With students continuing to live at home, families (or the students themselves) could save as much as $15,000 a year.The community college strategy would likely have at least two other happy results. First, it saves the family, potentially, tens of thousands of dollars. (Note that, alternatively, those savings may well accrue to the students themselves in the form of lower student debt once they graduate.) According to the College Board, the average cost of attending a public university these days, with in-state tuition and fees, room, and board, is over $25,000 a year. Meanwhile, the Community College Review reports that the average cost of in-state tuition at a public two-year school is under $5,000.
With students continuing to live at home, families (or the students themselves) could save as much as $15,000 a year.
Second, as someone who has worked on seven different two-year college campuses and visited dozens more, I can tell you that community college students are much less likely than their university counterparts to encounter “activist” professors.
Occasionally, we read about some left-wing extremist who turns out to be a community college faculty member (although that person is usually an adjunct, not a full-timer), but most of the professors making the news over their public behavior, intemperate classroom remarks, or ill-advised tweets are tenured (i.e., relatively protected) faculty at research universities.

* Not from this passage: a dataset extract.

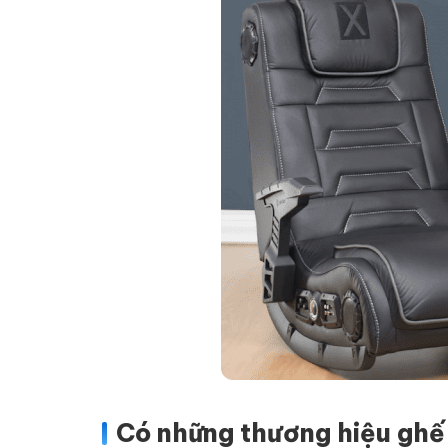
Có những thương hiệu ghế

In contrast, full-time community college faculty members typically teach five classes each semester, with 10 or 12 office hours a week on top of that and loads of grading (no graduate assistants). They don’t have time to stage “protest” marches or tweet death wishes.
(Just as a personal observation, in many parts of the country, community college professors also seem to be more conservative than their university counterparts. This is especially true in vocational fields.)
Furthermore, community college students are also less likely to get mixed up with left-wing “activist” fellow students and other bad influences, for the simple reason that most two-year colleges are commuter campuses. Everyone goes to class and then goes home. That’s not always a good thing—campuses certainly can benefit from having a thriving student life component—but it could very well prevent your kids from engaging in certain high-risk behaviors (like beer pong) or finding themselves in the midst of the latest protest-turned-riot.
Clearly, there are many good reasons why conservative parents, and especially religious conservatives, should consider sending their kids to the local community college for a year or two before letting them go off to a university.
For those same reasons, along with several others I will cover in the second installment of this two-part series, conservative state legislators should ensure that community colleges remain adequately funded and accessible, not only for the financially needy and academically underprepared students they have traditionally served, but also for middle-class students looking to get a good education without having to mortgage their futures—or sell their souls.